- Directed by: Abdul Majid
- Story by: Nirode Choudhury
- Produced by: Seuj Bolchhabi Santha
- Starring: George Baker Binita Borgohain
- Music by: Bhupen Hazarika
- Release date: 1975;
- Running time: 144 min
- Country: India
- Language: Assamese

= Chameli Memsaab =

1975 film

Chameli Memsaab (English: Madame Chameli) is a 1975 Indian Assamese romantic drama film directed by Abdul Majid. A love story set in a tea estate in Assam, between a British tea estate owner and local tea garden worker. It starred George Baker and Binita Borgohain as leads. The film is based on a short story by journalist and writer, Nirode Choudhury.

The film was both a critical and commercial success, lead actor Baker turned into a matinee idol.

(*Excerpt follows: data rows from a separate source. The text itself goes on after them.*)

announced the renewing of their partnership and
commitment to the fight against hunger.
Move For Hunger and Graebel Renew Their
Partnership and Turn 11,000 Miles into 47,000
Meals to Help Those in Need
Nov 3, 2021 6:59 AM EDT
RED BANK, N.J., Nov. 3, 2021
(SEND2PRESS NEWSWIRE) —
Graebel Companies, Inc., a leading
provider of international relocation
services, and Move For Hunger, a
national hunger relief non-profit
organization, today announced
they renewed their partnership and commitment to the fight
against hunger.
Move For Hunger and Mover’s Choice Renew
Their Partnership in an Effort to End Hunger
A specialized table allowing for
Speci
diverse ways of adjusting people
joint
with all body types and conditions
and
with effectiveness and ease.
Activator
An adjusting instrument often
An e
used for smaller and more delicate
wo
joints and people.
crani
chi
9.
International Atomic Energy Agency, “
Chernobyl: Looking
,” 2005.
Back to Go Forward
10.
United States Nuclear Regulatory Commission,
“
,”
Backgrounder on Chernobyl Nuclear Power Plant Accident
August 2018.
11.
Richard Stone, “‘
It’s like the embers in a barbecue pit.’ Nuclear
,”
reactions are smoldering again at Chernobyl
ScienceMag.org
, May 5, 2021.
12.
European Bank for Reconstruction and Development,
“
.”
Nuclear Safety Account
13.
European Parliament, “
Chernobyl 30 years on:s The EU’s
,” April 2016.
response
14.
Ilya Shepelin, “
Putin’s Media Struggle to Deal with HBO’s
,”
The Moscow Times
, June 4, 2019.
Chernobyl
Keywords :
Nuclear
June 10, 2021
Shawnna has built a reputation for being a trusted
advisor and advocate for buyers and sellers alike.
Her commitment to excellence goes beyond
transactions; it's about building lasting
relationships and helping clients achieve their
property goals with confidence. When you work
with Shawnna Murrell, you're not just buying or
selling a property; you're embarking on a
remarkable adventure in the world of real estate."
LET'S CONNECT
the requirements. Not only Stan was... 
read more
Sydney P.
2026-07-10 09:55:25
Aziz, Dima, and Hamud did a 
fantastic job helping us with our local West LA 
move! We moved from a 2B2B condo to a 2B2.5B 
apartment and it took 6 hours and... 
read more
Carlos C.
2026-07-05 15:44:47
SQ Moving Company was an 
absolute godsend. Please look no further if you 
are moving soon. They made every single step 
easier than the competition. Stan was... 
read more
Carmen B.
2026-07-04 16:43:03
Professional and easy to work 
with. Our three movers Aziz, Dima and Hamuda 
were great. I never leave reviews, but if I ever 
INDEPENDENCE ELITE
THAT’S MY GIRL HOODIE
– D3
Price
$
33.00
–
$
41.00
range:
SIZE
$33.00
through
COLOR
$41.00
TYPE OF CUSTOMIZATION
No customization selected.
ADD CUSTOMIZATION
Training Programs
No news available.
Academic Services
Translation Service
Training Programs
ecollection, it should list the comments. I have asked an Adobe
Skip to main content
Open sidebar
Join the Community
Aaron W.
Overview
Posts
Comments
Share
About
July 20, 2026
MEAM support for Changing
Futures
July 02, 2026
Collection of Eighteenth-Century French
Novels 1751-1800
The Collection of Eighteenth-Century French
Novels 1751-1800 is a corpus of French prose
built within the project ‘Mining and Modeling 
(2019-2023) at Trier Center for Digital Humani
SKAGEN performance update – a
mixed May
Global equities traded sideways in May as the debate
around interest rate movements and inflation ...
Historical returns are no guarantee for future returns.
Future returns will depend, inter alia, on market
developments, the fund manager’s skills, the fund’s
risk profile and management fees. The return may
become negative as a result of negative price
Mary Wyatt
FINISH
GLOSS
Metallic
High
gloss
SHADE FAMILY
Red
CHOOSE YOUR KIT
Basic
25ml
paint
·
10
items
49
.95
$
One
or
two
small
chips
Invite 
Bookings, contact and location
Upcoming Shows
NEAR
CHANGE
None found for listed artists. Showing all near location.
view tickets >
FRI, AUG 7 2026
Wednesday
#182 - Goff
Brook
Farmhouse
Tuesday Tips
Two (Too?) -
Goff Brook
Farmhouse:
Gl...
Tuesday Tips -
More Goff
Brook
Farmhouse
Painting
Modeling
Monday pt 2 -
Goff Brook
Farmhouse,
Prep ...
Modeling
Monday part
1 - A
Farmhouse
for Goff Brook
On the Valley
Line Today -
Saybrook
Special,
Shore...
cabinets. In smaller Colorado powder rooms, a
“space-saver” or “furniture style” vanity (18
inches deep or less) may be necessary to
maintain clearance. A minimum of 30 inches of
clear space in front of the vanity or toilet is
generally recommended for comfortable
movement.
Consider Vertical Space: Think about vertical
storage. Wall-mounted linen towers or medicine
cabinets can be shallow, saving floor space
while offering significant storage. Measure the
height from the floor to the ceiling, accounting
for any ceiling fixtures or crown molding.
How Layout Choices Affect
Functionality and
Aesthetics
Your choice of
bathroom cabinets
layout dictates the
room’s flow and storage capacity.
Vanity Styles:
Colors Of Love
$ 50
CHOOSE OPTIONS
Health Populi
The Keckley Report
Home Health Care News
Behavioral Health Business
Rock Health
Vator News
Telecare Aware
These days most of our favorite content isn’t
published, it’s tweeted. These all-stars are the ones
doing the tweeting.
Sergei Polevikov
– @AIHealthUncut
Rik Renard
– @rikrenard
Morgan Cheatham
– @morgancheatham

At the 1975 National Film Awards, the film won the award for Best Music Direction for Bhupen Hazarika, as well as Best Feature Film in Assamese. In 2013, at the 44th International Film Festival of India, in Goa the film was shown as a part of "Focus: North East" section.

==Plot==
The film is set in a tea garden in Assam, where Berkeley (George Baker) is a British owner, he falls in love with Chameli (Binita Borgohain), is local girl who works in the tea estate. Subsequently, they marry, however later he is blamed of her suicide.

==Cast==
- George Baker as Berkeley
- Binita Borgohain as Chameli
- Abdul Majid as Monglu
- Anil Chatterjee
- Tarun Kumar

==Soundtrack==
Music of the film was given by Dr. Bhupen Hazarika.

Title
| No. | Title | Lyrics | Singer(s) | Length |
|---|---|---|---|---|
| 1. | "Asom Deshor Bagisare" | Bhupen Hazarika | Usha Mangeshkar, Bhupen Hazarika |  |
| 2. | "Hawa Nai Batash Nai" | Bhupen Hazarika | Usha Mangeshkar |  |
| 3. | "Jigija Gijao" | Bhupen Hazarika | Bhupen Hazarika, Usha Mangeshkar |  |
| 4. | "Hyre Praner Basa Mor" | Bhupen Hazarika | Usha Mangeshkar |  |
| 5. | "O Bideshi Bandhu" | Bhupen Hazarika | Bhupen Hazarika |  |

== Remake==
This film was remade in Bangla and Hindi languages. The Bangla edition 'Chameli Memsaheb', directed by Indar Sen was released in 1978. The two main roles of this film were played by George Bekar and Rakhee Gulzar. In other hand, the Hindi 'Chameli Memsaab', directed by Ajit Lahiri was released in 1981. The main roles were played by Mithun Chakraborty and Abha dhulia.